The key votes on the package all passed the Parliament with comfortable majorities, the day after the Council gave its approval to the project.
The endorsement paves the way, in theory at least, for the first UPs to be granted in 2014, though is still subject to ratification by member states, and the Court of Justice of the European Union (CJEU) has to rule on the legality of the enhanced cooperation agreement between those states that forms the basis for the current proposal.
The proposed patent would provide protection throughout signatory member states, while disputes would be handled by a specialist patent court system across the EU, with regional or national first instance divisions in the member states and a central, second instance division headquartered in Paris.
Italy and Spain have opted out of the proposal, and are waiting for the CJEU to rule on its legality. AG Bot recommended that the court dismiss their case, and while the court is not obliged to follow the AG’s opinion, most practitioners expect that it will.
The UP system will run alongside the current European Patent (which allows companies to designate member states for their patent), and like that, will be granted by the European Patent Office (EPO).
Companies will be able to opt out of Unified Patent Court (UPC) jurisdiction (which will also cover the European Patent) for a seven-year transitional period, but can choose to opt in at any time.
Reaction to the Parliament’s decision was mixed. Benoît Battistelli, president of the EPO, welcomed the developments. "The European Union is to be congratulated on this decision, which clears the way for the completion of the European patent system with a unitary patent and a Unified Patent Court, which we have been waiting for in Europe for 40 years,” he said.
“The significant lowering of the cost of patenting inventions in Europe will strongly benefit European enterprises, especially research centres and SMEs [small and medium-sized enterprises]. The vision of the founding fathers of the EPO to equip the European economy with a truly supranational patent system now can become a reality, strengthening Europe's competitiveness.”
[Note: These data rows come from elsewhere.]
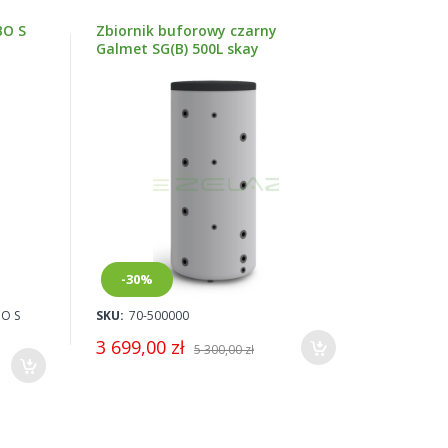
BO S
Zbiornik buforowy czarny
Galmet SG(B) 500L skay
-30%
BO S
SKU:
70-500000
3 699,00 zł
5 300,00 zł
The fees for the patent and the cost of the court system have not been released, but Battistelli told journalists last week that he expected the UP to be approximately 70 percent cheaper than a current European Patent designating 25 member states, though a relatively small proportion of European Patents do designate that many.
Some have expressed reservations about the new system. Morag Macdonald, partner at Bird & Bird in London, pointed out that “one of the difficulties is that the outlying patent regulation we have at the moment is actually quite minimal. There is no indication at this stage of what the procedure will be.”
The UPC is of particular concern, because it will be starting from scratch and there will be no jurisprudence to begin with.
“Who's going to want to be the guinea pig, and who's going to want to pay for it?” Macdonald said. “The first few decisions will go to appeal on law and probably procedure. If you're a business, you want certainty; this means you're not going to have certainty, and it will cost you money.”
She expects many companies to consider opting out of the system. “If you do not opt out, the patent will be liable to revocation across Europe in one go. One does have to wonder why a patentee would leave their patent vulnerable in this way, especially because you can opt back in if you want to enforce the patent.” Jochen Pagenberg, of Bardehle Pagenberg in Munich, was involved in the initial development of the current proposals, but said: “the discussions have all been in secret since May 2011.”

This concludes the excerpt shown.